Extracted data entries
'''

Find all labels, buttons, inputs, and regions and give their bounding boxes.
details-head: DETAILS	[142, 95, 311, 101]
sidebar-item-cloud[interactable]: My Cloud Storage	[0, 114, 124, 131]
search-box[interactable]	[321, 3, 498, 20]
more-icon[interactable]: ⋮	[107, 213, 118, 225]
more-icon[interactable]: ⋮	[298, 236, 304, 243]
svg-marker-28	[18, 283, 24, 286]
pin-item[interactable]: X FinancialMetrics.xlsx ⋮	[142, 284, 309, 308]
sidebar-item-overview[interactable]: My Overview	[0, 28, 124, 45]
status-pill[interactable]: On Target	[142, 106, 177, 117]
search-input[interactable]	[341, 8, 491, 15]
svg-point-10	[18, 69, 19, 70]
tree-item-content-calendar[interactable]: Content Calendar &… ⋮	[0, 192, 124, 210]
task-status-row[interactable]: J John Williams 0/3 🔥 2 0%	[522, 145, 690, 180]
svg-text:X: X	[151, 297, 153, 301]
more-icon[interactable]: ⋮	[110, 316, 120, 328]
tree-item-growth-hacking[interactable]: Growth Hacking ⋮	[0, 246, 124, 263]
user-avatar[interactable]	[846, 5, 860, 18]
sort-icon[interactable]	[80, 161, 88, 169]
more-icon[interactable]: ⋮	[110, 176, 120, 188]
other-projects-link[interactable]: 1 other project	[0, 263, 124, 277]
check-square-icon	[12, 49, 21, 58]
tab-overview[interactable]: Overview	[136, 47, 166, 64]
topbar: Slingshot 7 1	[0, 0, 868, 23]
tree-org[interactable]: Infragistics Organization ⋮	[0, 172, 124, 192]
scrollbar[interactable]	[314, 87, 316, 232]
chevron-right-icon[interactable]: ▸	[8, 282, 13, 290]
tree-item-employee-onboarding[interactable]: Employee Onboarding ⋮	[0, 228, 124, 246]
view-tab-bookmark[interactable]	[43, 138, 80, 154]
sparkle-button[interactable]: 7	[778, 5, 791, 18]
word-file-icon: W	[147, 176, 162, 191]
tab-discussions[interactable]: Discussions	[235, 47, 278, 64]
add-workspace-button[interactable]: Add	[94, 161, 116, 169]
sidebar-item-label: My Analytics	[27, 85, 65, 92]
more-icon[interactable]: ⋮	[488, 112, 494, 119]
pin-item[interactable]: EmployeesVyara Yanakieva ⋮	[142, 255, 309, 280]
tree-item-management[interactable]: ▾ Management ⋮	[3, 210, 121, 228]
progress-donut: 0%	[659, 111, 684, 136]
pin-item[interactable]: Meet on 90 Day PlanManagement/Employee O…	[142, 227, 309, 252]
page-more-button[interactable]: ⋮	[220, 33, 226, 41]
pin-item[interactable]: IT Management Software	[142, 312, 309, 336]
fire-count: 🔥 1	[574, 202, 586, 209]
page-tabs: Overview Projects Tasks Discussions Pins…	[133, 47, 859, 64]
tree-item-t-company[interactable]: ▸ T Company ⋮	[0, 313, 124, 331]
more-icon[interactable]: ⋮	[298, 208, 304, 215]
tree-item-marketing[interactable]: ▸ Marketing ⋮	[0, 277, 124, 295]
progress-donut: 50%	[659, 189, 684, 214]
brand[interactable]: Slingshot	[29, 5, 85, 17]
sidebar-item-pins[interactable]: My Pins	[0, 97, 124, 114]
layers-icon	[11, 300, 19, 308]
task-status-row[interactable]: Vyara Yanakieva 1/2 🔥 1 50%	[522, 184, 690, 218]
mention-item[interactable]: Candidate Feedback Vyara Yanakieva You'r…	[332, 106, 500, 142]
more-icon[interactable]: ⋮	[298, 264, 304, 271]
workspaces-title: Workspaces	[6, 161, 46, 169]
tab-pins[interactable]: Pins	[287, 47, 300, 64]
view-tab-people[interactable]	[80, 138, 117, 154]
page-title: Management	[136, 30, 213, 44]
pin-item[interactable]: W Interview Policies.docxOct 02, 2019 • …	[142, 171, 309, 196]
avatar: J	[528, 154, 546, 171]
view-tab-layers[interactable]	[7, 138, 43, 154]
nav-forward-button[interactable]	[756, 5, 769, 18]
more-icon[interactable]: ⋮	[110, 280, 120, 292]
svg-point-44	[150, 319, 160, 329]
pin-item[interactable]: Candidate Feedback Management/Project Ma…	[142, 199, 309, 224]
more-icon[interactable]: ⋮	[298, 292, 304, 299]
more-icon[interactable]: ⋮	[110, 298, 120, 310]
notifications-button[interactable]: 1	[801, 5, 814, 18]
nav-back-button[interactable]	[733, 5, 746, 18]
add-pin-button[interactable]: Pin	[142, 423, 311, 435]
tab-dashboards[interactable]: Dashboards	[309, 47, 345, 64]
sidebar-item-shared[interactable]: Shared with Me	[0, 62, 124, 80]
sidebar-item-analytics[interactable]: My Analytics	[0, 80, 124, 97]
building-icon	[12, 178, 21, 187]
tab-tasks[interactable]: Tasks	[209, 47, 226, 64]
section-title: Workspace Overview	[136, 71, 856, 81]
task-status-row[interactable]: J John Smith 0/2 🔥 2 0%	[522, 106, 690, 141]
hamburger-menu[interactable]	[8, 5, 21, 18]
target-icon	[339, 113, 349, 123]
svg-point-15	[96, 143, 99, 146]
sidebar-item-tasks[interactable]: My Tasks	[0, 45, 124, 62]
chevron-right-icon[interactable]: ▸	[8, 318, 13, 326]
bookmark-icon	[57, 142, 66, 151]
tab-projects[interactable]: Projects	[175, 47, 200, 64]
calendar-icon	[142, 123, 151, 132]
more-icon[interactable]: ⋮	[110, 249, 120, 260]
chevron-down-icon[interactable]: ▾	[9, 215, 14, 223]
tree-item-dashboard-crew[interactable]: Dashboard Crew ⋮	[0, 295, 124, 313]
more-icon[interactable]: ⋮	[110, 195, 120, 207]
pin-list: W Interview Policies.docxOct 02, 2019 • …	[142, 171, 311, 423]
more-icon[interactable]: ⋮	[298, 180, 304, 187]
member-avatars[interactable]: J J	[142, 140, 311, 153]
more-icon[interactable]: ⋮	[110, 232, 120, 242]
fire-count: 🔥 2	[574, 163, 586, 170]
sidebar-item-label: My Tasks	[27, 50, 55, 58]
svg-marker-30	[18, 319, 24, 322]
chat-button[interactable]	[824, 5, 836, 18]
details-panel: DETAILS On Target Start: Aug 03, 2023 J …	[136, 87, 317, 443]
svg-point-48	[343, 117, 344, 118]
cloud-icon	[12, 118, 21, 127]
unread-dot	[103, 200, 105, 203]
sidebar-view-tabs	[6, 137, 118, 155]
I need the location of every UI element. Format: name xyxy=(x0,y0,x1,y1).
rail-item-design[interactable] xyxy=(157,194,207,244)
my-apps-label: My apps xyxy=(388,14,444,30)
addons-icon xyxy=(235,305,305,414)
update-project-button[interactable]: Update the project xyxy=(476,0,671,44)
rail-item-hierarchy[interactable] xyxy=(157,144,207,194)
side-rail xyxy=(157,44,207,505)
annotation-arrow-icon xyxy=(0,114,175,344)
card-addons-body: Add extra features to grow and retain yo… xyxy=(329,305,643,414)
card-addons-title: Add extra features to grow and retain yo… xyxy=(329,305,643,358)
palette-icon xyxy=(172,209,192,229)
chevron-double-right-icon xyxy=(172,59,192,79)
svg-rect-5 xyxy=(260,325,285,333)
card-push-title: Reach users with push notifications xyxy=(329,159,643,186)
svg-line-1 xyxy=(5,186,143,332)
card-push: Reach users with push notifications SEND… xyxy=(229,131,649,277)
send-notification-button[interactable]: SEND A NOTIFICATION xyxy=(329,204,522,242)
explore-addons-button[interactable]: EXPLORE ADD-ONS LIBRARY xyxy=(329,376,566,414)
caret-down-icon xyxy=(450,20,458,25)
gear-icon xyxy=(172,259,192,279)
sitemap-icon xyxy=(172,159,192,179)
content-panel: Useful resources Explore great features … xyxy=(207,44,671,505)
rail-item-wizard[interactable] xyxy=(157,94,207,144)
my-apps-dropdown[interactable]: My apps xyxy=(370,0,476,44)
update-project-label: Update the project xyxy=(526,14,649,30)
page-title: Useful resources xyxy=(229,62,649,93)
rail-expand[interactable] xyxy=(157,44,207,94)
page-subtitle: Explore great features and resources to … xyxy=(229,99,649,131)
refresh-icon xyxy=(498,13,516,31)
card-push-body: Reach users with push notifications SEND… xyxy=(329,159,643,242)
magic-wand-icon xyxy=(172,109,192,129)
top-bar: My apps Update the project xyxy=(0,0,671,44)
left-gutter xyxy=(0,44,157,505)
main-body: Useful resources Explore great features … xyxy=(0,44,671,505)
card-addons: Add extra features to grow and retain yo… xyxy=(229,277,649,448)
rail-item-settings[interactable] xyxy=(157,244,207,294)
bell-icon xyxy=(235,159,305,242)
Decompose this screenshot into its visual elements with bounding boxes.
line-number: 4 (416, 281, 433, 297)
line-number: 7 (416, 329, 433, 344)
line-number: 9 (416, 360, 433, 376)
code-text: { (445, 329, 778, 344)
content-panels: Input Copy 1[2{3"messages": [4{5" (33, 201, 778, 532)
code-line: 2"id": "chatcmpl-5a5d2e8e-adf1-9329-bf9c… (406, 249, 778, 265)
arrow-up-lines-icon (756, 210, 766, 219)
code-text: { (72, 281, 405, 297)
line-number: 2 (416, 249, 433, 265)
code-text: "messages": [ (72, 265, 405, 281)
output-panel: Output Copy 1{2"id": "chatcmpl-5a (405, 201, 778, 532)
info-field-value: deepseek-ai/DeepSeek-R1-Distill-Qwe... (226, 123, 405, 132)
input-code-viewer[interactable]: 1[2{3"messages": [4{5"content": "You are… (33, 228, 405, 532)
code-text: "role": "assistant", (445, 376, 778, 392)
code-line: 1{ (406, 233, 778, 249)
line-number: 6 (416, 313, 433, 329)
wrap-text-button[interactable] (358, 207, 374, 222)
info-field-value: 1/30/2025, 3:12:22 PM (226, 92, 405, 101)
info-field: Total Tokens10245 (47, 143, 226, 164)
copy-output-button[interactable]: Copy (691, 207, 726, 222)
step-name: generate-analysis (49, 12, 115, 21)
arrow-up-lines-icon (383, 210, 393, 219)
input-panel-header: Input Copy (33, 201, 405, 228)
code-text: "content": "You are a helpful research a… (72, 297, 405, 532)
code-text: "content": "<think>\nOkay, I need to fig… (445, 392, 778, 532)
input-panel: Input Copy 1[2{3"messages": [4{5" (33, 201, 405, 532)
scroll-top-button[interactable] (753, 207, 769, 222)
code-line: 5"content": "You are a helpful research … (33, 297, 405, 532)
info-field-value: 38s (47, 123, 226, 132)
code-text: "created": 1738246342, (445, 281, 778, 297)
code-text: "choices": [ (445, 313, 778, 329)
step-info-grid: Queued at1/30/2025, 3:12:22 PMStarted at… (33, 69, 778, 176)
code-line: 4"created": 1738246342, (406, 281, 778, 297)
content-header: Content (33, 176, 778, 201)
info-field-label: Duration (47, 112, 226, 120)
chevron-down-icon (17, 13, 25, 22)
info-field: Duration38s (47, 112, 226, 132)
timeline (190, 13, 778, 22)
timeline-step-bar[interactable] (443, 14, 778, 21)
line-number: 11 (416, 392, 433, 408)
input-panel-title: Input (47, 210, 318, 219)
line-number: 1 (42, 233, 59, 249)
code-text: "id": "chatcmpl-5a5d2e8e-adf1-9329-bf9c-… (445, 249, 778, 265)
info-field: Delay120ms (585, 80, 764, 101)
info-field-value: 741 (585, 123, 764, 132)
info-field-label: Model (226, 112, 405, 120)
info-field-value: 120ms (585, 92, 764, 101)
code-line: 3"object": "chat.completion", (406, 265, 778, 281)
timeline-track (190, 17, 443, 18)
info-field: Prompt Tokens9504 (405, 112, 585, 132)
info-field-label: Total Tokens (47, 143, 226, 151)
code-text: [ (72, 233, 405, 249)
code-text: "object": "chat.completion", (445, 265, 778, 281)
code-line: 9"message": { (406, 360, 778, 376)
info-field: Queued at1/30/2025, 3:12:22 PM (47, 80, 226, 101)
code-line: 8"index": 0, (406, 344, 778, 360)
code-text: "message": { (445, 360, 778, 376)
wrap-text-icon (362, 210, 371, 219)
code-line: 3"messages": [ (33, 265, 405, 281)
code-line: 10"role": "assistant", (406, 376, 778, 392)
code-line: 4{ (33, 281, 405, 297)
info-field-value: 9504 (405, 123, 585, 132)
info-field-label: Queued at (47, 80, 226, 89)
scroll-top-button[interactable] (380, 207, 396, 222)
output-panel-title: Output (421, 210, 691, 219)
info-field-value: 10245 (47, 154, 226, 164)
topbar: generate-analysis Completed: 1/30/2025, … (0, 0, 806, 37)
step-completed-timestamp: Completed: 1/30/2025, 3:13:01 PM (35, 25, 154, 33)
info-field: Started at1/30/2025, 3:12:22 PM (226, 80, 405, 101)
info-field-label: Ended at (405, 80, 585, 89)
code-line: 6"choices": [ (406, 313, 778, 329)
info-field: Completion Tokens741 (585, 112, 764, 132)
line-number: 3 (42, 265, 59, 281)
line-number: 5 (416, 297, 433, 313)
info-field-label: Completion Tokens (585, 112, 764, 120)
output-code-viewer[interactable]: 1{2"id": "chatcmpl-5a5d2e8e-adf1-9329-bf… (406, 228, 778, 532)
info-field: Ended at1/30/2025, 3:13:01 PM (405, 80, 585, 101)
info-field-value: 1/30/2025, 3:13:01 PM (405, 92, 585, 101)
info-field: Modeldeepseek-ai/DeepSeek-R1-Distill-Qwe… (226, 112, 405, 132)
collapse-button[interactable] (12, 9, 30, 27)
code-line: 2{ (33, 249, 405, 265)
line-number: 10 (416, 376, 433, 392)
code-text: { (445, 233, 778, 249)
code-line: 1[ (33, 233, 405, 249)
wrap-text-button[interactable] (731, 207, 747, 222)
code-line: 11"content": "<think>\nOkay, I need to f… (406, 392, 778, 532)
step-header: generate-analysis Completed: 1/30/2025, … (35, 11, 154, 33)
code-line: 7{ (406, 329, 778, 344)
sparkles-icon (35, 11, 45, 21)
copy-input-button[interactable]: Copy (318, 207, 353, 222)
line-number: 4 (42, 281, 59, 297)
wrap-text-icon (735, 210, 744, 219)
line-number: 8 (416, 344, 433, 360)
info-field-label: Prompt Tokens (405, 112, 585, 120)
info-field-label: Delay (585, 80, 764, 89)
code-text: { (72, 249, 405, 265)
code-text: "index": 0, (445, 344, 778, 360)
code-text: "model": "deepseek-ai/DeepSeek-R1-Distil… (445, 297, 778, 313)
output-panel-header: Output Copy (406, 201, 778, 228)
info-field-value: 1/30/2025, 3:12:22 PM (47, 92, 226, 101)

'''

EXERCISE GOAL
Copy, from the lines above, each one that holds "donut".

ANSWER BOX
progress-donut: 0%	[659, 111, 684, 136]
progress-donut: 50%	[659, 189, 684, 214]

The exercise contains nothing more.